Average transaction fee (USD):
• Aptos: $0.0016
• Solana: $0.05
• Ethereum: $5.22
The necessity of saying 'no'
I propose a solution to the 'CEX-related disease'—the ICO. However, now the project parties need to make the right choices. But to prevent them from missing this point, ordinary crypto investors need to resolutely 'say no.'
Say 'no' to the following situations:
• VC-backed projects with high FDV (Fully Diluted Valuation) and low circulation
• Tokens launched at high valuations on centralized exchanges
• Promoting so-called 'irrational' trading behavior
There were indeed many obvious 'junk projects' in the ICOs of 2017. The most destructive ICO was undoubtedly EOS. Block.one raised $4.1 billion in cryptocurrency to build EOS, but after its launch, EOS almost vanished. However, this is not entirely accurate, as EOS still has a market cap of $1.2 billion. This indicates that even a 'junk project' like EOS, issued at the peak of the bubble, still has value that has not yet reached zero. As someone who loves financial markets, I must admit that the structural design and execution of the EOS ICO were a 'work of art.' Project founders should study how Block.one raised the most funds in history through ICOs or token sales.

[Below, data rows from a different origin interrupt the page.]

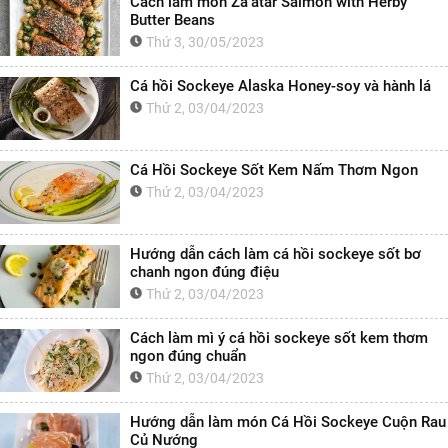
Cách làm món Za'atar Salmon with Herby
Butter Beans
Thứ 3, 30/05/2023
Cá hồi Sockeye Alaska Honey-soy và hành lá
Thứ 2, 03/04/2023
Cá Hồi Sockeye Sốt Kem Nấm Thơm Ngon
Thứ 2, 03/04/2023
Hướng dẫn cách làm cá hồi sockeye sốt bơ
chanh ngon đúng điệu
Thứ 2, 03/04/2023
Cách làm mì ý cá hồi sockeye sốt kem thơm
ngon đúng chuẩn
Thứ 2, 03/04/2023
Hướng dẫn làm món Cá Hồi Sockeye Cuộn Rau
Củ Nướng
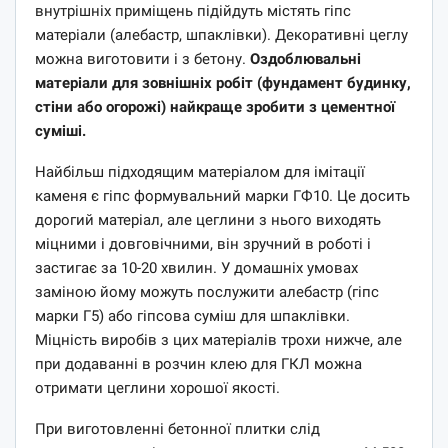
внутрішніх приміщень підійдуть містять гіпс
матеріали (алебастр, шпаклівки). Декоративні цеглу
можна виготовити і з бетону.
Оздоблювальні
матеріали для зовнішніх робіт (фундамент будинку,
стіни або огорожі) найкраще зробити з цементної
суміші.
Найбільш підходящим матеріалом для імітації
каменя є гіпс формувальний марки ГФ10. Це досить
дорогий матеріал, але цеглини з нього виходять
міцними і довговічними, він зручний в роботі і
застигає за 10-20 хвилин. У домашніх умовах
заміною йому можуть послужити алебастр (гіпс
марки Г5) або гіпсова суміш для шпаклівки.
Міцність виробів з цих матеріалів трохи нижче, але
при додаванні в розчин клею для ГКЛ можна
отримати цеглини хорошої якості.
При виготовленні бетонної плитки слід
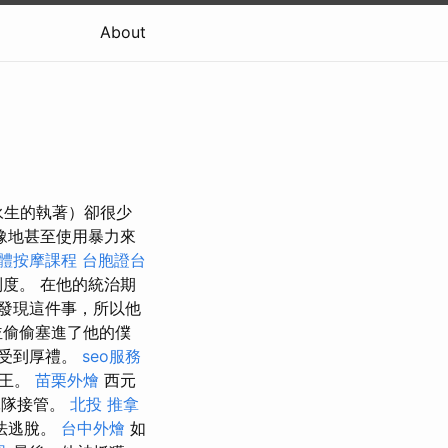
About
永生的執著）卻很少
豫地甚至使用暴力來
體按摩課程
台胞證台
度。 在他的統治期
發現這件事，所以他
並偷偷塞進了他的僕
並受到厚禮。
seo服務
鄭王。
苗栗外燴
西元
軍隊接管。
北投 推拿
法逃脫。
台中外燴
如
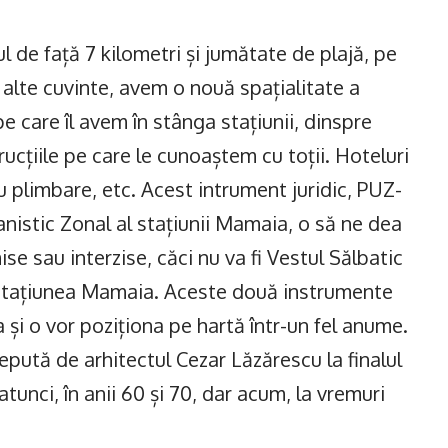
 de față 7 kilometri și jumătate de plajă, pe
alte cuvinte, avem o nouă spațialitate a
e care îl avem în stânga stațiunii, dinspre
rucțiile pe care le cunoaștem cu toții. Hoteluri
 plimbare, etc. Acest intrument juridic, PUZ-
anistic Zonal al stațiunii Mamaia, o să ne dea
ise sau interzise, căci nu va fi Vestul Sălbatic
în stațiunea Mamaia. Aceste două instrumente
 și o vor poziționa pe hartă într-un fel anume.
epută de arhitectul Cezar Lăzărescu la finalul
tunci, în anii 60 și 70, dar acum, la vremuri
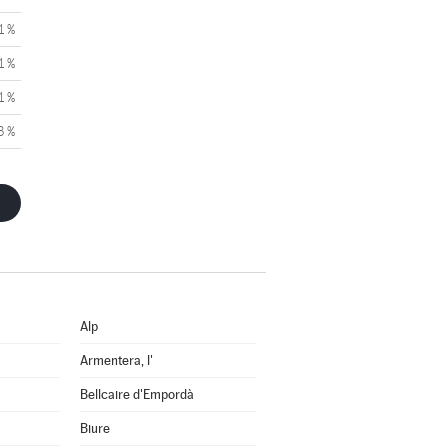
1 %
1 %
1 %
3 %
Alp
Armentera, l'
Bellcaire d'Empordà
Biure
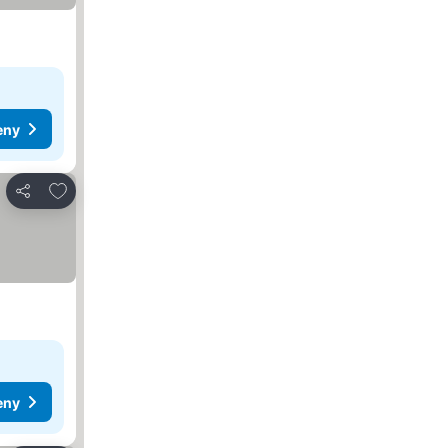
eny
Přidat na seznam oblíbených hotelů
Sdílet
eny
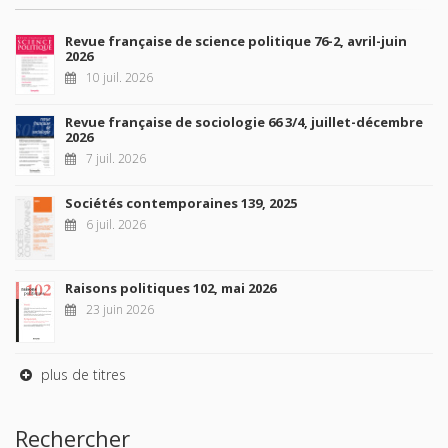
Revue française de science politique 76-2, avril-juin
2026
10 juil. 2026
Revue française de sociologie 66 3/4, juillet-décembre
2026
7 juil. 2026
Sociétés contemporaines 139, 2025
6 juil. 2026
Raisons politiques 102, mai 2026
23 juin 2026
plus de titres
Rechercher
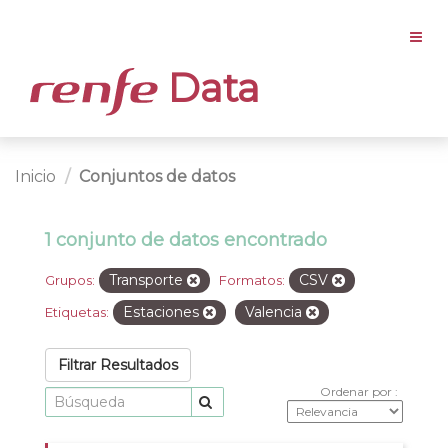
Data
Inicio
Conjuntos de datos
1 conjunto de datos encontrado
Transporte
CSV
Grupos:
Formatos:
Estaciones
Valencia
Etiquetas:
Filtrar Resultados
Ordenar por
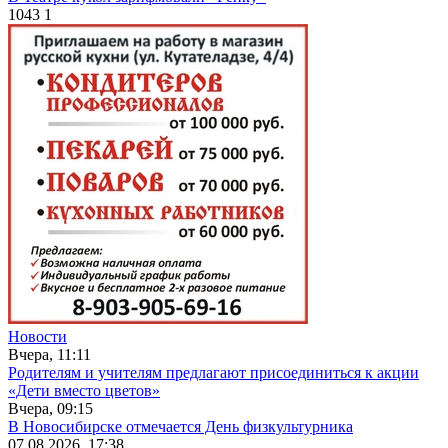
1043
1
Новости
Вчера, 11:11
Родителям и учителям предлагают присоединиться к акции
«Дети вместо цветов»
Вчера, 09:15
В Новосибирске отмечается День физкультурника
07.08.2026, 17:38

I mention these to illustrate the risk-adjusted investment logic: if investment shares are allocated correctly, even projects that should go to zero may retain some value post-ICO. Early investment in ICOs is the only way to achieve 10,000x returns, but there is no heaven without hell. To pursue 10,000x returns, you must accept that most investments may be worth close to zero after the ICO. However, this is much better than the current VC token model. Nowadays, achieving 10,000x returns in VC tokens is nearly impossible, but it is not uncommon to see losses of 75% a month after listing on a CEX. Ordinary investors have subconsciously sensed the poor risk-reward ratio of VC tokens and have turned instead to memecoins. Let us create fervent support for new projects once again through ICOs, giving investors the potential to gain immense wealth, and bring ICOs back to their peak!